▸ DATA SUPPLIED
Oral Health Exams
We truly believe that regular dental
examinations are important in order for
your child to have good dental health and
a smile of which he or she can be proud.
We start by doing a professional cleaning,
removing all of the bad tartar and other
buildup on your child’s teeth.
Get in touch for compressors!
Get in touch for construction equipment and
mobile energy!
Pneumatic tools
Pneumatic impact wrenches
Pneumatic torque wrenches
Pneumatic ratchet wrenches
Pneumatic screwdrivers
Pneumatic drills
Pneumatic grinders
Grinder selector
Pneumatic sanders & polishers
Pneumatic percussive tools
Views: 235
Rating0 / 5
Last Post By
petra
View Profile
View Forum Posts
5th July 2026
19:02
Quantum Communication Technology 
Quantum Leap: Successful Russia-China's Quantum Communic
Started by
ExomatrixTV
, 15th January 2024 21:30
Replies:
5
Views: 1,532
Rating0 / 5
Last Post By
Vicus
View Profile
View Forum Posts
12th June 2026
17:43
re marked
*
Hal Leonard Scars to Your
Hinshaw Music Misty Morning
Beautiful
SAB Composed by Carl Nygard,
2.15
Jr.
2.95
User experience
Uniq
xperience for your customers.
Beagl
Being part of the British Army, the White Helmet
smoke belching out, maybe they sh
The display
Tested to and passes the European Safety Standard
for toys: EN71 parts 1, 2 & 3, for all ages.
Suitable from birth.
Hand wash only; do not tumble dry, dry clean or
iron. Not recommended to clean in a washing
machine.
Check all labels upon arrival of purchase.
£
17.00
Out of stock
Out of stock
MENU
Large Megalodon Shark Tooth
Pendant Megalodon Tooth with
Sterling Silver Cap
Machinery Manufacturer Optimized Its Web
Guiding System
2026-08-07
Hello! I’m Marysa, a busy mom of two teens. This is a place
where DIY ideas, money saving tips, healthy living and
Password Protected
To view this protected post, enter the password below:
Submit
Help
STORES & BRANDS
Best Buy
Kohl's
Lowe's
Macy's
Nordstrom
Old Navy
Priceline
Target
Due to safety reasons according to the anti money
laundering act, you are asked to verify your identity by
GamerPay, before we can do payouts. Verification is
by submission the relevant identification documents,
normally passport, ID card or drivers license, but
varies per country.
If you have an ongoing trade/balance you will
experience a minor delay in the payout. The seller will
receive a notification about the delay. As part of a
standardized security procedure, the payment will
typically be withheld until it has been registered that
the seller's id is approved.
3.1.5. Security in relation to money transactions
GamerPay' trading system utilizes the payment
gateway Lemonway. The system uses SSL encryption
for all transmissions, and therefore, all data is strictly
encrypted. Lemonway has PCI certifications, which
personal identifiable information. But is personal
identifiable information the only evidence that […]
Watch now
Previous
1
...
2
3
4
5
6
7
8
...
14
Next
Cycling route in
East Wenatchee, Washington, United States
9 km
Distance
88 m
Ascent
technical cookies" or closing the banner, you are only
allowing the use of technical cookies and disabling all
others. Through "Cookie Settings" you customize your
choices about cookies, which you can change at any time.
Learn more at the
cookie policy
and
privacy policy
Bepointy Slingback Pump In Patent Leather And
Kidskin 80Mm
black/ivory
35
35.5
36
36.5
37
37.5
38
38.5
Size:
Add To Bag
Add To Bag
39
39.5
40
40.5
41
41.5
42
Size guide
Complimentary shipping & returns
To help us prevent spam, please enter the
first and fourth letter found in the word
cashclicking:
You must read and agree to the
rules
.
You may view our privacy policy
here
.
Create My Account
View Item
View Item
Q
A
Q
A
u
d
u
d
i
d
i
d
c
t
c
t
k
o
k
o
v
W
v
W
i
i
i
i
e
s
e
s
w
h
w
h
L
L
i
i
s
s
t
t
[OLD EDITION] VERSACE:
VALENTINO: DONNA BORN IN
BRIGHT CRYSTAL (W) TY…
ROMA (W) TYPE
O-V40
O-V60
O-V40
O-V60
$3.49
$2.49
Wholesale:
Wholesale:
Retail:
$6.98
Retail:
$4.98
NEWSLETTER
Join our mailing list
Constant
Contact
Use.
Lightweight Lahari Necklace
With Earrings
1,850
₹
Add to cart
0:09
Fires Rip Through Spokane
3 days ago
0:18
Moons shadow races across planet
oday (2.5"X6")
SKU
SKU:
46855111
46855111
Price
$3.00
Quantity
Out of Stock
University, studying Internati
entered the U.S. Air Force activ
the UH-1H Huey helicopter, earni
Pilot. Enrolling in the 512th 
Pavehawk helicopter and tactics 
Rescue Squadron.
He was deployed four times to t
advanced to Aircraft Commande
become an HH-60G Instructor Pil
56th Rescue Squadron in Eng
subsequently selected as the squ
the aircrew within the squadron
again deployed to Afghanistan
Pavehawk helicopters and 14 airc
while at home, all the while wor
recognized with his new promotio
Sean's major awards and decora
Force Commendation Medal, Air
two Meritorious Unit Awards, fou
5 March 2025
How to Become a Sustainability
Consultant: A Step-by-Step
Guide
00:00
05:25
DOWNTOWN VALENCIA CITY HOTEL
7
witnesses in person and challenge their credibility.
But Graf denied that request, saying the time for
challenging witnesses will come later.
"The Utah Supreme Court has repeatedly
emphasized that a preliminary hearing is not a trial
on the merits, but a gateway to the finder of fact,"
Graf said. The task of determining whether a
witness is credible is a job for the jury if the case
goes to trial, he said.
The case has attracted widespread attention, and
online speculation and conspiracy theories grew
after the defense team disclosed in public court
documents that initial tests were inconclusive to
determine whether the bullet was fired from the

▸ ACTIVITY
Beginning with the line holding "Sterling Silver Cap" and ending with the line holding "Kidskin 80Mm", write out the stretch of material above exactly; add no further lines.

▸ EXERCISE OUTPUT
Sterling Silver Cap
Machinery Manufacturer Optimized Its Web
Guiding System
2026-08-07
Hello! I’m Marysa, a busy mom of two teens. This is a place
where DIY ideas, money saving tips, healthy living and
Password Protected
To view this protected post, enter the password below:
Submit
Help
STORES & BRANDS
Best Buy
Kohl's
Lowe's
Macy's
Nordstrom
Old Navy
Priceline
Target
Due to safety reasons according to the anti money
laundering act, you are asked to verify your identity by
GamerPay, before we can do payouts. Verification is
by submission the relevant identification documents,
normally passport, ID card or drivers license, but
varies per country.
If you have an ongoing trade/balance you will
experience a minor delay in the payout. The seller will
receive a notification about the delay. As part of a
standardized security procedure, the payment will
typically be withheld until it has been registered that
the seller's id is approved.
3.1.5. Security in relation to money transactions
GamerPay' trading system utilizes the payment
gateway Lemonway. The system uses SSL encryption
for all transmissions, and therefore, all data is strictly
encrypted. Lemonway has PCI certifications, which
personal identifiable information. But is personal
identifiable information the only evidence that […]
Watch now
Previous
1
...
2
3
4
5
6
7
8
...
14
Next
Cycling route in
East Wenatchee, Washington, United States
9 km
Distance
88 m
Ascent
technical cookies" or closing the banner, you are only
allowing the use of technical cookies and disabling all
others. Through "Cookie Settings" you customize your
choices about cookies, which you can change at any time.
Learn more at the
cookie policy
and
privacy policy
Bepointy Slingback Pump In Patent Leather And
Kidskin 80Mm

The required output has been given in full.